Speaking to journalists in Brussels, Ms Reding expressed her concern about threats to media freedom in "the east" but was reluctant to acknowledge similar worries emanating from Italy.
The charter, while having no legal teeth and being largely a symbolic document, should begin to have some effect at the point of accession to the EU, as it is intended to be made a condition of entry for EU candidate countries in future accession negotiations.
"[The commission does] not have a direct competence to make the charter legally binding," said Ms Reding, "but the journalists will give the charter to the politicians, who will have to see that the charter is applied in real terms."
The ten-article charter requires, amongst other assurances, that journalism in all media be "free of persecution, repression and of political interference by government."
The charter is an initiative of the Stern editor, Hans-Ulrich Joerges, Ms Reding and other editors-in-chief of European newspapers and originated during a discussion between the commission and the newspapers in 2007.
The publishers and the commission meet on an annual basis to discuss sectoral concerns.
"The charter's main concern is at last to unify Europe journalistically and to enable all our colleagues to invoke its principles if press freedom is violated," said Mr Joerges at the launch in Brussels alongside Ms Reding.
Some 150 prominent journalists from 28 European states have signed the document, but all journalists are encouraged to do so at the document's online home.

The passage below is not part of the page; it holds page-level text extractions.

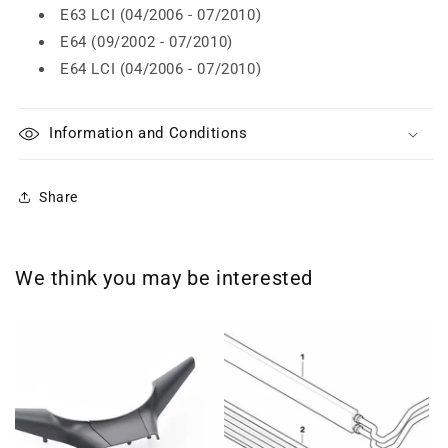
E63 LCI (04/2006 - 07/2010)
E64 (09/2002 - 07/2010)
E64 LCI (04/2006 - 07/2010)
Information and Conditions
Share
We think you may be interested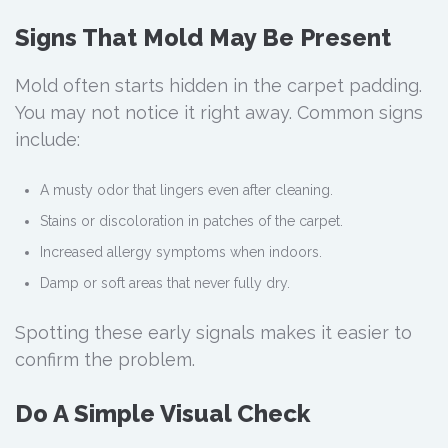
Signs That Mold May Be Present
Mold often starts hidden in the carpet padding.
You may not notice it right away. Common signs
include:
A musty odor that lingers even after cleaning.
Stains or discoloration in patches of the carpet.
Increased allergy symptoms when indoors.
Damp or soft areas that never fully dry.
Spotting these early signals makes it easier to
confirm the problem.
Do A Simple Visual Check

In March, the Open Society Institute's media programme - a pressure group focussing on media freedom in emerging democracies - criticised the European Commission in a report that argued that broadcasting across Europe, particularly in the east but also in Italy, is undergoing a "counter-reformation" - a backsliding towards overt political control after the post-Cold War period, when leaders relaxed their grip on TV and radio.
The report also found that many public broadcasters are heading into the economic crisis deeply underfunded and unable to meet public service requirements, while political elites are returning to appointing partisan allies to key positions, secure in the knowledge that no penalties from the EU await them for doing so.
The European Commission came in for criticism for not holding new EU member states to account after promises concerning media freedom were made ahead of accession.
"The commission has notably failed to keep the new states to their compacts for the media that they made as a condition of entry," the report said.
Ms Reding, herself a former reporter, said the charter was inspired by complaints from eastern journalists about the undermining of press freedoms.
"About the eastern press in general," continued Ms Reding, adding "and Italy" visibly reluctantly after a reporter's prompt, "the eastern press was the basis for this. Journalists from the eastern press really told us horror stories about how they cannot exercise their job as a journalist any more."
The OSI report at the time described the situation in Italy as "a dark farce."
Already the owner of 90 percent of Italy's commercial broadcasters, Prime Minister Silvio Berlusconi influences the public broadcaster RAI as well.
Under his third premiership, according to the report, "the appointment of its board followed the usual political logic, with the result that strategic decisions reflected political affiliation."
"Italian deputies have ... grown accustomed to see their control over RAI as a natural prerogative," the document continues.
Speaking to EUobserver, Mr Joergens said that he shares OSI's concerns about Italy.
"It's noticeable that only one journalist from Italy, from Corriere della Sera, signed the charter. The situation in Italy should be as much a concern as in the east."